L’attaque a été revendiquée par les islamistes somaliens shebab, et son modus operandi rappelle celui d’autres opérations du mouvement à Mogadiscio ces derniers mois: une bombe explose (soit un kamikaze, soit une voiture piégée) et dans la foulée, un commando pénètre dans l’établissement visé. Cette « attaque coordonnée » du complexe DusitD2, selon les termes du chef de la police kényane Joseph Boinnet, avait commencé par une forte explosion entendue à plus de cinq kilomètres à la ronde, suivie de tirs nourris. La brigade antiterroriste était arrivée rapidement sur place, à bord d’un véhicule blindé. M. Boinnet a précisé qu’au moins un kamikaze s’était fait exploser non loin de l’entrée de l’hôtel Dusit, établissement d’une centaine de chambres appartenant au groupe thaïlandais Dusit Thani, situé dans un quartier verdoyant comptant de nombreux immeubles de bureaux. Un photographe de l’AFP a vu les cadavres de cinq victimes, affalés sur leurs tables à la terrasse d’un restaurant du complexe. Non loin gisait le corps d’un kamikaze qui avait fait exploser sa ceinture d’explosifs. Des détonations et coups de feu ont été entendus sporadiquement tout au long du siège.
Dans un communiqué à New York, le secrétaire général de l’ONU Antonio Guterres « a condamné fermement » l’attaque, qualifiée de « lâche » par le président de la Commission de l’Union africaine Moussa Faki. En Ouganda, pays visé par le passé par les shebab, le directeur du contre-terrorisme Abas Byakagaba a ordonné aux forces de sécurité de son pays d’être en état de « haute alerte ».
Le Kenya a déjà été la cible d’attentats jihadistes de grande ampleur. Le 7 août 1998, un attentat revendiqué par Al-Qaïda contre l’ambassade américaine à Nairobi avait fait 213 morts et 5.000 blessés.

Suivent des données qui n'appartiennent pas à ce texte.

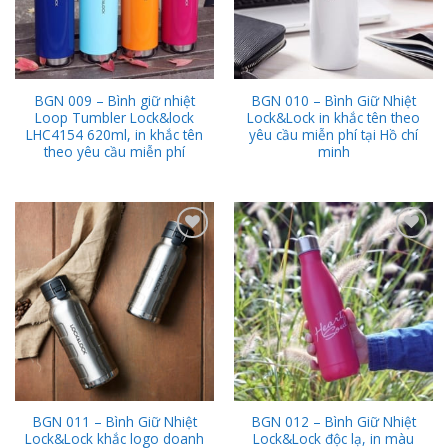
BGN 009 – Bình giữ nhiệt
BGN 010 – Bình Giữ Nhiệt
Loop Tumbler Lock&lock
Lock&Lock in khắc tên theo
LHC4154 620ml, in khắc tên
yêu cầu miễn phí tại Hồ chí
theo yêu cầu miễn phí
minh
Add to
Add to
Wishlist
Wishlist
BGN 011 – Bình Giữ Nhiệt
BGN 012 – Bình Giữ Nhiệt
Lock&Lock khắc logo doanh
Lock&Lock độc lạ, in màu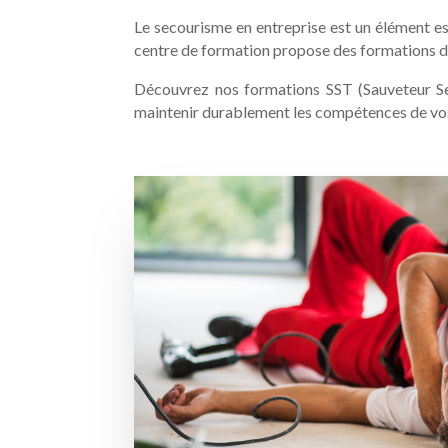
Le secourisme en entreprise est un élément ess
centre de formation propose des formations dé
Découvrez nos formations SST (Sauveteur Sec
maintenir durablement les compétences de vos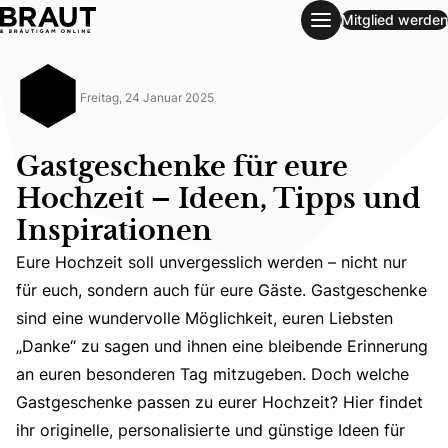
Mitglied werden
Gastgeschenke für eure Hochzeit – Ideen, Tipps und Inspir
Freitag, 24 Januar 2025
Gastgeschenke für eure
Hochzeit – Ideen, Tipps und
Inspirationen
Eure Hochzeit soll unvergesslich werden – nicht nur
für euch, sondern auch für eure Gäste. Gastgeschenke
sind eine wundervolle Möglichkeit, euren Liebsten
Eure Hochzeit soll unvergesslich werden – nicht nur für 
„Danke“ zu sagen und ihnen eine bleibende Erinnerung
an euren besonderen Tag mitzugeben. Doch welche
Gastgeschenke passen zu eurer Hochzeit? Hier findet
ihr originelle, personalisierte und günstige Ideen für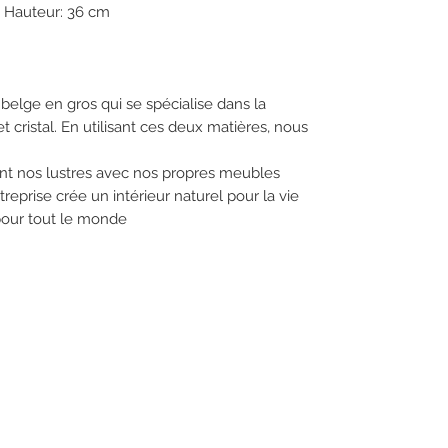
eur: 36 cm
belge en gros qui se spécialise dans la
t cristal. En utilisant ces deux matières, nous
nt nos lustres avec nos propres meubles
treprise crée un intérieur naturel pour la vie
pour tout le monde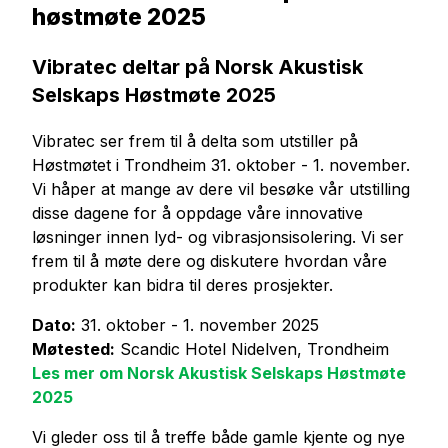
høstmøte 2025
Vibratec deltar på Norsk Akustisk
Selskaps Høstmøte 2025
Vibratec ser frem til å delta som utstiller på
Høstmøtet i Trondheim 31. oktober - 1. november.
Vi håper at mange av dere vil besøke vår utstilling
disse dagene for å oppdage våre innovative
løsninger innen lyd- og vibrasjonsisolering. Vi ser
frem til å møte dere og diskutere hvordan våre
produkter kan bidra til deres prosjekter.
Dato:
31. oktober - 1. november 2025
Møtested:
Scandic Hotel Nidelven, Trondheim
Les mer om Norsk Akustisk Selskaps Høstmøte
2025
Vi gleder oss til å treffe både gamle kjente og nye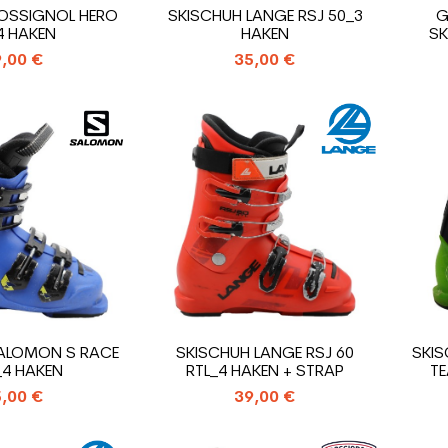
OSSIGNOL HERO
SKISCHUH LANGE RSJ 50_3
G
4 HAKEN
HAKEN
SK
,00 €
35,00 €
ALOMON S RACE
SKISCHUH LANGE RSJ 60
SKI
_4 HAKEN
RTL_4 HAKEN + STRAP
TE
,00 €
39,00 €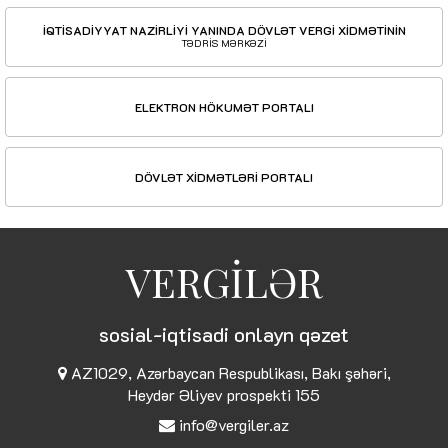
İQTİSADİYYAT NAZİRLİYİ YANINDA DÖVLƏT VERGİ XİDMƏTİNİN
TƏDRİS MƏRKƏZİ
ELEKTRON HÖKUMƏT PORTALI
DÖVLƏT XİDMƏTLƏRİ PORTALI
VERGİLƏR
sosial-iqtisadi onlayn qəzet
AZ1029, Azərbaycan Respublikası, Bakı şəhəri,
Heydər Əliyev prospekti 155
info@vergiler.az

Depuis l’entrée en octobre 2011 de l’armée kényane en Somalie pour combattre les shebab, affiliés à Al-Qaïda, le pays a été durement touché. Après l’attaque du Westgate le 21 septembre 2013, un commando a abattu de sang-froid 148 personnes dans l’université de Garissa (est), pour la plupart des étudiants, le 2 avril 2015. Chassés de Mogadiscio en 2011, les shebab ont ensuite perdu l’essentiel de leurs bastions. Mais ils contrôlent toujours de vastes zones rurales d’où ils mènent des opérations de guérilla et des attentats-suicide. Ils ont juré la perte du gouvernement somalien, soutenu par la communauté internationale et par les 20.000 hommes de la force de l’Union africaine en Somalie (Amisom), à laquelle contribue le Kenya.

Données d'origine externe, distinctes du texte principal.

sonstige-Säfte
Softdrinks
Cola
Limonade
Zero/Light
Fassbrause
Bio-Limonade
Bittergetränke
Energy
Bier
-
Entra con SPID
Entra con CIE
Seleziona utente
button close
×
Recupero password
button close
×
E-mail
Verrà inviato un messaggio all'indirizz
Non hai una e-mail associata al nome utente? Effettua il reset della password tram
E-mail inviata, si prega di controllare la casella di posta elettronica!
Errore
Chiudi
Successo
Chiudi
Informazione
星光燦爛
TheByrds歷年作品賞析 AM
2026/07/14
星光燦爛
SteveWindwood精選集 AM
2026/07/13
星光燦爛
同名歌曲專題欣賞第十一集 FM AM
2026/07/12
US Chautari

L’attaque de mardi à Nairobi est intervenue trois ans jour pour jour après celle de la base militaire kényane d’El Adde, dans le sud de la Somalie. Les shebab, vidéo à l’appui, avaient revendiqué avoir tué près de 200 militaires kényans, ce que les autorités kényanes ont toujours démenti. Lundi, un tribunal kényan avait ordonné que trois hommes soupçonnés de complicité avec les auteurs de l’attaque du Westgate (eux-mêmes tués dans l’assaut de la police) soient prochainement jugés.